It is by grace that you are saved
From a letter to the Philippians by Saint Polycarp, bishop and martyr (c. 69 – c.155)
It is by grace that you are saved
From Polycarp and his bellow presbyters to the pilgrim church of God at Philippi: May you have mercy and peace in abundance from Almighty God and Jesus Christ our Savior.
I rejoice with you greatly in the Lord Jesus Christ because you have assumed the pattern of true love and have rightly helped on their way those who were in chains. Such chains are becoming to the faithful; they are the rich crown of the chosen ones of our Lord and God. I am glad, too, that your deep-rooted faith, proclaimed of old, still abides and continues to bear fruit in the life-giving power of our Lord Jesus Christ. He, for our sins, did not refuse to go down to death, and God raised him up after destroying the pains of hell. With a glorious joy that no words can express you believe in Christ without seeing him. This is the joy in which many wish to share knowing that it is by grace that you are saved and not by works, for so God has willed through Jesus Christ.
So prepare yourselves for the struggle, serve the Lord in fear and truth. Put aside empty talk and popular errors; your faith must be in him who raised our Lord Jesus Christ from the dead and gave him a share in his own glory and a seat at his right hand. To him everything was made subject in heaven and on earth; all things obey him, who will come as judge of the living and the dead. All who refuse to believe must answer to God for the blood of his Son.

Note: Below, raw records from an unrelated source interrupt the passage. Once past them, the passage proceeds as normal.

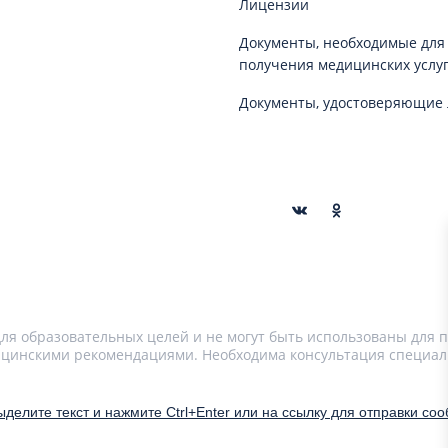
Лицензии
Документы, необходимые для
получения медицинских услу
Документы, удостоверяющие 
я образовательных целей и не могут быть использованы для п
цинскими рекомендациями. Необходима консультация специал
делите текст и нажмите Ctrl+Enter или на ссылку для отправки со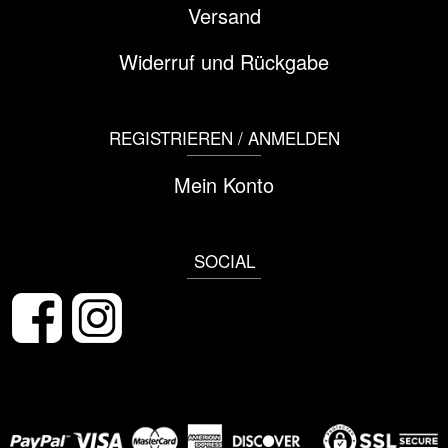
Versand
Widerruf und Rückgabe
REGISTRIEREN / ANMELDEN
Mein Konto
SOCIAL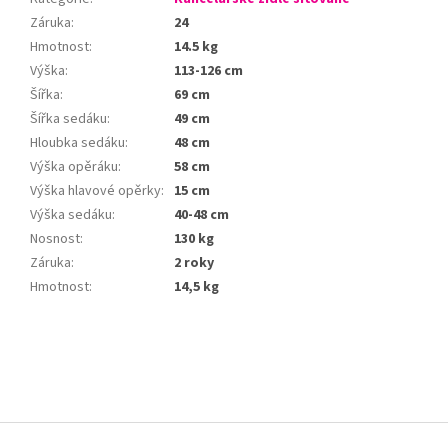
Záruka
:
24
Hmotnost
:
14.5 kg
Výška
:
113-126 cm
Šířka
:
69 cm
Šířka sedáku
:
49 cm
Hloubka sedáku
:
48 cm
Výška opěráku
:
58 cm
Výška hlavové opěrky
:
15 cm
Výška sedáku
:
40-48 cm
Nosnost
:
130 kg
Záruka
:
2 roky
Hmotnost
:
14,5 kg
Z
á
p
a
t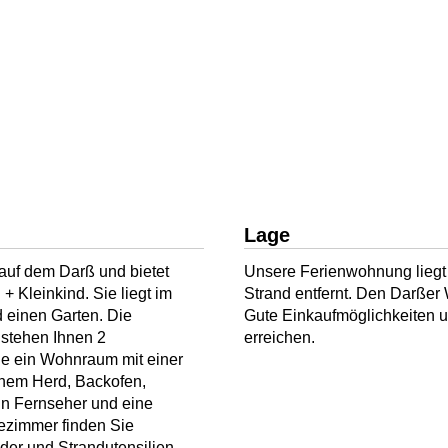
Lage
auf dem Darß und bietet
Unsere Ferienwohnung liegt 
+ Kleinkind. Sie liegt im
Strand entfernt. Den Darßer
 einen Garten. Die
Gute Einkaufmöglichkeiten un
stehen Ihnen 2
erreichen.
e ein Wohnraum mit einer
inem Herd, Backofen,
in Fernseher und eine
ezimmer finden Sie
der und Strandutensilien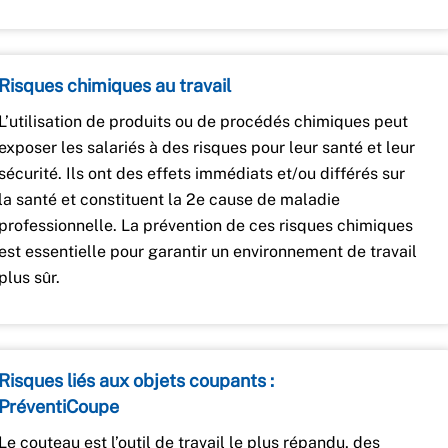
Risques chimiques au travail
L’utilisation de produits ou de procédés chimiques peut
exposer les salariés à des risques pour leur santé et leur
sécurité. Ils ont des effets immédiats et/ou différés sur
la santé et constituent la 2e cause de maladie
professionnelle. La prévention de ces risques chimiques
est essentielle pour garantir un environnement de travail
plus sûr.
Risques liés aux objets coupants :
PréventiCoupe
Le couteau est l’outil de travail le plus répandu, des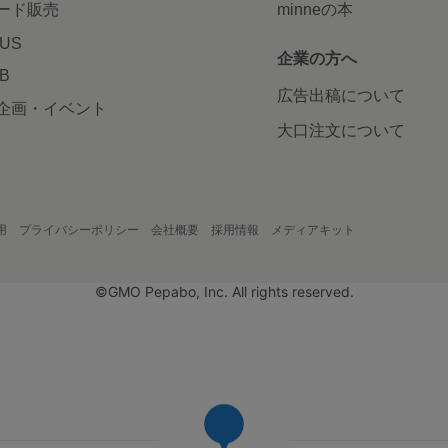
ード販売
minneの本
LUS
企業の方へ
AB
広告出稿について
企画・イベント
大口注文について
用
プライバシーポリシー
会社概要
採用情報
メディアキット
©GMO Pepabo, Inc. All rights reserved.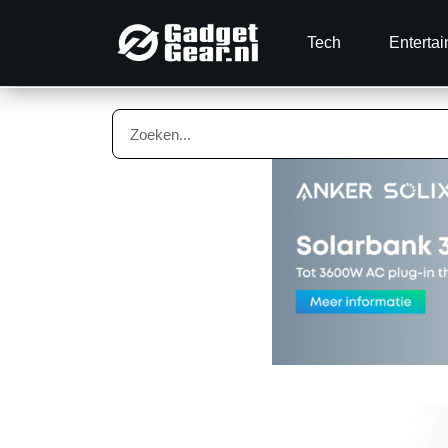
Tech
Enterta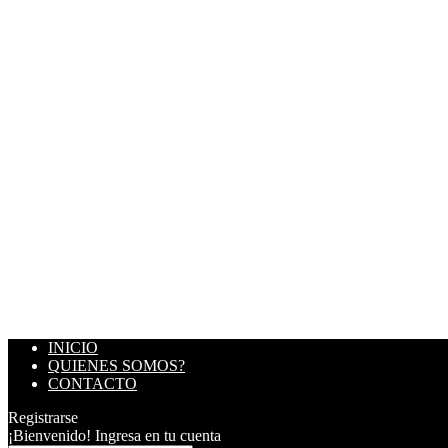
INICIO
QUIENES SOMOS?
CONTACTO
Registrarse
¡Bienvenido! Ingresa en tu cuenta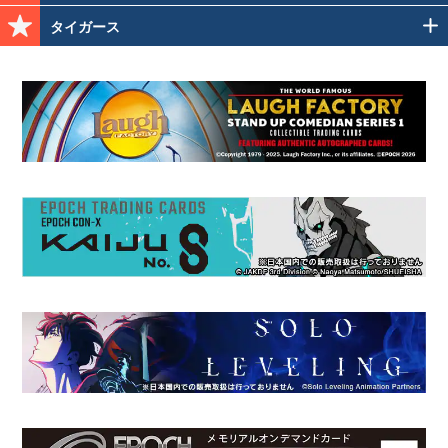
タイガース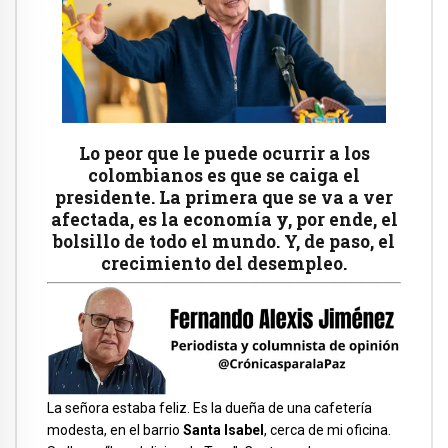
Lo peor que le puede ocurrir a los
colombianos es que se caiga el
presidente. La primera que se va a ver
afectada, es la economía y, por ende, el
bolsillo de todo el mundo. Y, de paso, el
crecimiento del desempleo.
La señora estaba feliz. Es la dueña de una cafetería
modesta, en el barrio
Santa Isabel
, cerca de mi oficina.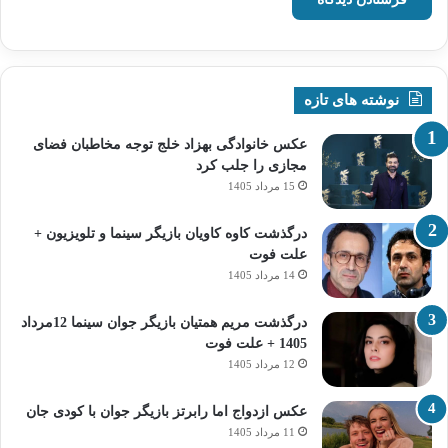
نوشته های تازه
عکس خانوادگی بهزاد خلج توجه مخاطبان فضای
مجازی را جلب کرد
15 مرداد 1405
درگذشت کاوه کاویان بازیگر سینما و تلویزیون +
علت فوت
14 مرداد 1405
درگذشت مریم همتیان بازیگر جوان سینما 12مرداد
1405 + علت فوت
12 مرداد 1405
عکس ازدواج اما رابرتز بازیگر جوان با کودی جان
11 مرداد 1405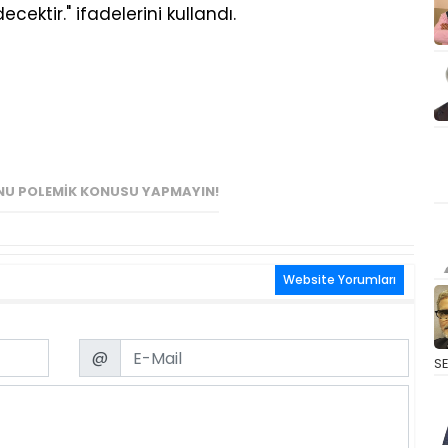
ecektir." ifadelerini kullandı.
U POLEMIK KONUSU YAPMAYIN!
Website Yorumları
Email
@
S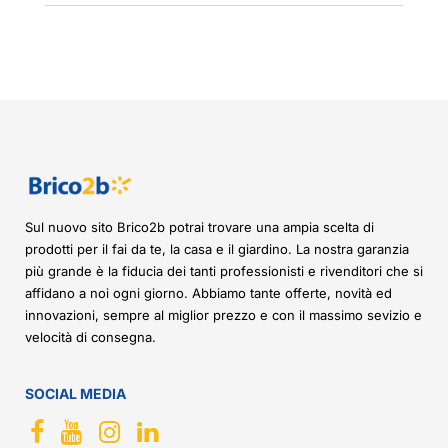
Sul nuovo sito Brico2b potrai trovare una ampia scelta di
prodotti per il fai da te, la casa e il giardino. La nostra garanzia
più grande è la fiducia dei tanti professionisti e rivenditori che si
affidano a noi ogni giorno. Abbiamo tante offerte, novità ed
innovazioni, sempre al miglior prezzo e con il massimo sevizio e
velocità di consegna.
SOCIAL MEDIA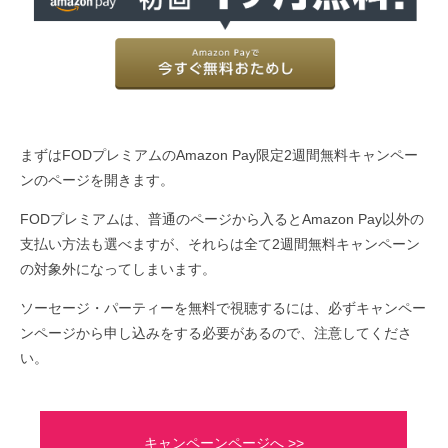
まずはFODプレミアムのAmazon Pay限定2週間無料キャンペー
ンのページを開きます。
FODプレミアムは、普通のページから入るとAmazon Pay以外の
支払い方法も選べますが、それらは全て2週間無料キャンペーン
の対象外になってしまいます。
ソーセージ・パーティーを無料で視聴するには、必ずキャンペー
ンページから申し込みをする必要があるので、注意してくださ
い。
キャンペーンページへ >>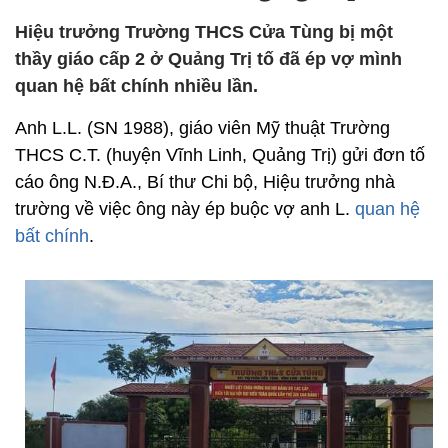
Hiệu trưởng Trường THCS Cửa Tùng bị một
thầy giáo cấp 2 ở Quảng Trị tố đã ép vợ mình
quan hệ bất chính nhiều lần.
Anh L.L. (SN 1988), giáo viên Mỹ thuật Trường
THCS C.T. (huyện Vĩnh Linh, Quảng Trị) gửi đơn tố
cáo ông N.Đ.A., Bí thư Chi bộ, Hiệu trưởng nhà
trường về việc ông này ép buộc vợ anh L.
quan hệ
bất chính
.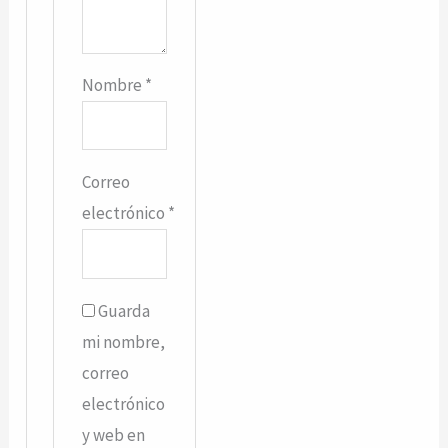
Nombre
*
Correo
electrónico
*
Guarda
mi nombre,
correo
electrónico
y web en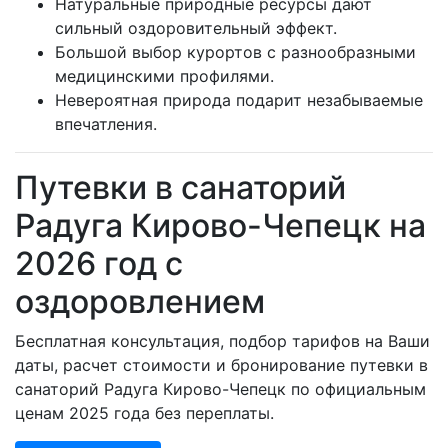
Натуральные природные ресурсы дают
сильный оздоровительный эффект.
Большой выбор курортов с разнообразными
медицинскими профилями.
Невероятная природа подарит незабываемые
впечатления.
Путевки в санаторий
Радуга Кирово-Чепецк на
2026 год с
оздоровлением
Бесплатная консультация, подбор тарифов на Ваши
даты, расчет стоимости и бронирование путевки в
санаторий Радуга Кирово-Чепецк по официальным
ценам 2025 года без переплаты.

He who raised him from the dead will raise us too if we do his will and keep his commandments, loving what he loved, refraining from all wrongdoing, fraud, avarice, malice and slander. We must abstain from false witness, not returning evil for evil, nor curse for curse, nor blow for blow, nor denunciation for denunciation. Always remember the words of the Lord, who taught: Do not judge and you will not be judged; forgive and you will be forgiven; be merciful and you will find mercy; the amount you measure out to others will be the amount measured out to you. Blessed are the poor and those who suffer persecution, for theirs is the kingdom of God.
Source: The Liturgy of the Hours – Office of Readings
Saint Polycarp (c. 69 – c.155) was a disciple of Saint John the apostle and was consecrated bishop of Smyrna by John. Polycarp was a staunch defender of orthodoxy and an energetic opponent of heresy, especially Velentianism and Marconioism. A letter to him from St. John has survived, as has his Epistle to the Philippians, in which he quotes from 1 John 4:3 and warns the Philippians against the false teachings of Marcion, whom he once called “the firstborn of Satan,” and which was widely read in Asian churches. He accompanied Saint Ignatius of Antioch to Rome to confer with Pope Anicetus concerning the date for celebrating Easter.
About the year 155, at age 86, Polycarp was arrested under the persecution of Christians by Emperor Marcus Aurelius. When Polycarp refused to sacrifice to the gods and acknowledge the Emperor’s divinity, he was ordered to be burned alive at the stadium of Smyrna. When the flames did not harm him, he was killed by a spear, and his body burned. The “Acts” of Polycarp’s martyrdom is among the earliest preserved and reliable account of a Christian martyrs’ death. Polycarp was one of the leading Christians in Roman Asia in the second century.